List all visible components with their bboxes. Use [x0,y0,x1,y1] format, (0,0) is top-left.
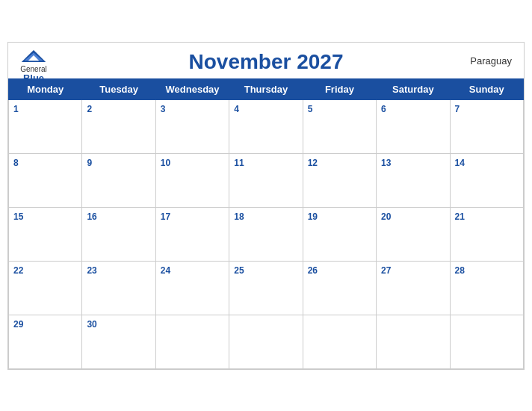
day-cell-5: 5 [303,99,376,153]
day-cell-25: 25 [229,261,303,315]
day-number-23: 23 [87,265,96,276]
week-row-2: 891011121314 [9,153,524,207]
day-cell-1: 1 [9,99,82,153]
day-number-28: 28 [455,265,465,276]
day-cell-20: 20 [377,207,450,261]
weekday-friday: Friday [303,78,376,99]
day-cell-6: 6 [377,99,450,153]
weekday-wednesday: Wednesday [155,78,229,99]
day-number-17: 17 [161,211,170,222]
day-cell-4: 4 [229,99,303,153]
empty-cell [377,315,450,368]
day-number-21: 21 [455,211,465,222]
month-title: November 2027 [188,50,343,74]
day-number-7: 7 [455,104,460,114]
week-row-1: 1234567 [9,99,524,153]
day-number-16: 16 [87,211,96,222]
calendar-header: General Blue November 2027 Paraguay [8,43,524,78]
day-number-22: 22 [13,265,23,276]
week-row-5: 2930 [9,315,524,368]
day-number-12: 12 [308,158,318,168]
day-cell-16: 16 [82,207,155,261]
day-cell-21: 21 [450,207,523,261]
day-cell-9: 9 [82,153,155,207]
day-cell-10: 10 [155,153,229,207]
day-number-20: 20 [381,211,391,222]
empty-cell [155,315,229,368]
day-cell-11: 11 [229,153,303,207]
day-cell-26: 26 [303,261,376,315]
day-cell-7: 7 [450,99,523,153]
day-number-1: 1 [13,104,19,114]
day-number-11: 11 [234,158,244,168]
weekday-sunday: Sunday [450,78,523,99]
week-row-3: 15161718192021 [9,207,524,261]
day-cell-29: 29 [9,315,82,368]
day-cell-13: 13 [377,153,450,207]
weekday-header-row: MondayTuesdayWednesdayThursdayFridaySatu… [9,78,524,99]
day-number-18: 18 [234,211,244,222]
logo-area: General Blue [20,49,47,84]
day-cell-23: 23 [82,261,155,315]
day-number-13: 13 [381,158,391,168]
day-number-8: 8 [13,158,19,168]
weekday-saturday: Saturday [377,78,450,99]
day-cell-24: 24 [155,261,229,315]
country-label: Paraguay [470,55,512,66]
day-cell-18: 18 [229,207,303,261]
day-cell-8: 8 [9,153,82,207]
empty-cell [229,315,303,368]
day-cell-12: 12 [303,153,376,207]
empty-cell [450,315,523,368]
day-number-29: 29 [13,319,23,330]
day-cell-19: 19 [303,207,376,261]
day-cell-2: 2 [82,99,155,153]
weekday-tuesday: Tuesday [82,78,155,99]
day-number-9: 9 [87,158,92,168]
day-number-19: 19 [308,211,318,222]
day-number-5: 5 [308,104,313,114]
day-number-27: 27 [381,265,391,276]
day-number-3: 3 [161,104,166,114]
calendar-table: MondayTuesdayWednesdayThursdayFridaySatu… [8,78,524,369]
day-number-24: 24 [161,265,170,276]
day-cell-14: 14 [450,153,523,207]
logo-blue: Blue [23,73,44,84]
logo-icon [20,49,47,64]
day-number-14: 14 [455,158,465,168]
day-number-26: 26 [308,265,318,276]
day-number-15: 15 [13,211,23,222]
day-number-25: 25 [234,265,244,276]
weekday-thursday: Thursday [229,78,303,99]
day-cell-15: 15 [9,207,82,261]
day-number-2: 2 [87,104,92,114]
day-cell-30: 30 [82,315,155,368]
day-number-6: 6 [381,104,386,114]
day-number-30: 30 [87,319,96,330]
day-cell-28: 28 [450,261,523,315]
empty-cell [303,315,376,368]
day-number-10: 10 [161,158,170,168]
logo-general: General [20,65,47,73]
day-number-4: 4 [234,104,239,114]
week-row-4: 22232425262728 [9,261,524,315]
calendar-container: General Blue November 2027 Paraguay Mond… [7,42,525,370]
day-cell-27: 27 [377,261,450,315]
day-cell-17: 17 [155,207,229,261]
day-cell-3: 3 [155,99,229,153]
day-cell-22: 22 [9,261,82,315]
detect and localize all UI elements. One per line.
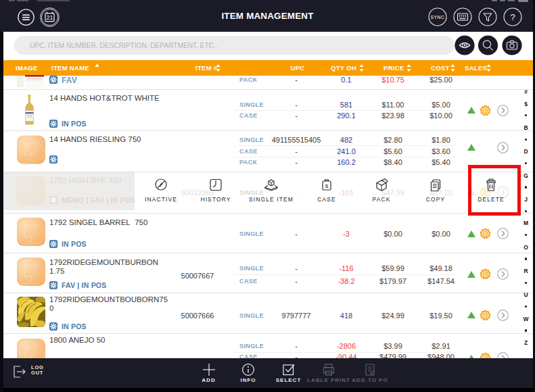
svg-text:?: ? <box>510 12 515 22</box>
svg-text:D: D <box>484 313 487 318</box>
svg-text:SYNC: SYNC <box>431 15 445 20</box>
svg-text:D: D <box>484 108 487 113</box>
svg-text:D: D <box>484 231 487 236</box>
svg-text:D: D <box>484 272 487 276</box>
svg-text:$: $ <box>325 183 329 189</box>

What you need to do: The data above needs to be retyped exactly, with the images left out.

Response box:
List all visible components with their bboxes. Use [x0,y0,x1,y1] format, (0,0) is top-left.
day-cell-5: 5 [303,99,376,153]
day-cell-25: 25 [229,261,303,315]
day-number-23: 23 [87,265,96,276]
week-row-2: 891011121314 [9,153,524,207]
day-cell-1: 1 [9,99,82,153]
day-number-28: 28 [455,265,465,276]
day-cell-20: 20 [377,207,450,261]
weekday-friday: Friday [303,78,376,99]
day-cell-6: 6 [377,99,450,153]
weekday-wednesday: Wednesday [155,78,229,99]
day-number-17: 17 [161,211,170,222]
day-cell-4: 4 [229,99,303,153]
empty-cell [377,315,450,368]
day-number-21: 21 [455,211,465,222]
month-title: November 2027 [188,50,343,74]
day-number-7: 7 [455,104,460,114]
week-row-1: 1234567 [9,99,524,153]
day-number-16: 16 [87,211,96,222]
calendar-header: General Blue November 2027 Paraguay [8,43,524,78]
day-number-22: 22 [13,265,23,276]
week-row-5: 2930 [9,315,524,368]
day-number-12: 12 [308,158,318,168]
day-cell-16: 16 [82,207,155,261]
day-cell-21: 21 [450,207,523,261]
day-cell-9: 9 [82,153,155,207]
day-cell-10: 10 [155,153,229,207]
day-number-20: 20 [381,211,391,222]
empty-cell [155,315,229,368]
day-cell-11: 11 [229,153,303,207]
day-cell-26: 26 [303,261,376,315]
day-cell-7: 7 [450,99,523,153]
day-number-1: 1 [13,104,19,114]
day-number-11: 11 [234,158,244,168]
weekday-sunday: Sunday [450,78,523,99]
week-row-3: 15161718192021 [9,207,524,261]
day-cell-29: 29 [9,315,82,368]
day-cell-13: 13 [377,153,450,207]
weekday-header-row: MondayTuesdayWednesdayThursdayFridaySatu… [9,78,524,99]
day-number-18: 18 [234,211,244,222]
logo-area: General Blue [20,49,47,84]
day-cell-23: 23 [82,261,155,315]
day-number-13: 13 [381,158,391,168]
day-number-8: 8 [13,158,19,168]
weekday-saturday: Saturday [377,78,450,99]
day-cell-24: 24 [155,261,229,315]
country-label: Paraguay [470,55,512,66]
day-cell-18: 18 [229,207,303,261]
day-cell-8: 8 [9,153,82,207]
empty-cell [229,315,303,368]
day-cell-12: 12 [303,153,376,207]
empty-cell [450,315,523,368]
day-number-29: 29 [13,319,23,330]
day-cell-19: 19 [303,207,376,261]
day-cell-2: 2 [82,99,155,153]
weekday-tuesday: Tuesday [82,78,155,99]
day-number-9: 9 [87,158,92,168]
day-number-19: 19 [308,211,318,222]
day-number-5: 5 [308,104,313,114]
day-number-27: 27 [381,265,391,276]
day-number-3: 3 [161,104,166,114]
calendar-table: MondayTuesdayWednesdayThursdayFridaySatu… [8,78,524,369]
day-number-24: 24 [161,265,170,276]
day-cell-14: 14 [450,153,523,207]
logo-blue: Blue [23,73,44,84]
logo-icon [20,49,47,64]
day-number-14: 14 [455,158,465,168]
day-number-26: 26 [308,265,318,276]
day-number-15: 15 [13,211,23,222]
day-number-25: 25 [234,265,244,276]
weekday-thursday: Thursday [229,78,303,99]
day-cell-15: 15 [9,207,82,261]
day-number-2: 2 [87,104,92,114]
day-cell-30: 30 [82,315,155,368]
day-number-6: 6 [381,104,386,114]
day-number-30: 30 [87,319,96,330]
day-cell-28: 28 [450,261,523,315]
empty-cell [303,315,376,368]
day-number-10: 10 [161,158,170,168]
logo-general: General [20,65,47,73]
day-number-4: 4 [234,104,239,114]
week-row-4: 22232425262728 [9,261,524,315]
calendar-container: General Blue November 2027 Paraguay Mond… [7,42,525,370]
day-cell-27: 27 [377,261,450,315]
day-cell-17: 17 [155,207,229,261]
day-cell-3: 3 [155,99,229,153]
day-cell-22: 22 [9,261,82,315]
detect and localize all UI elements. One per line.
svg-text:?: ? <box>510 12 515 22</box>
svg-text:D: D <box>484 313 487 318</box>
svg-text:SYNC: SYNC <box>431 15 445 20</box>
svg-text:D: D <box>484 108 487 113</box>
svg-text:D: D <box>484 231 487 236</box>
svg-text:D: D <box>484 272 487 276</box>
svg-text:$: $ <box>325 183 329 189</box>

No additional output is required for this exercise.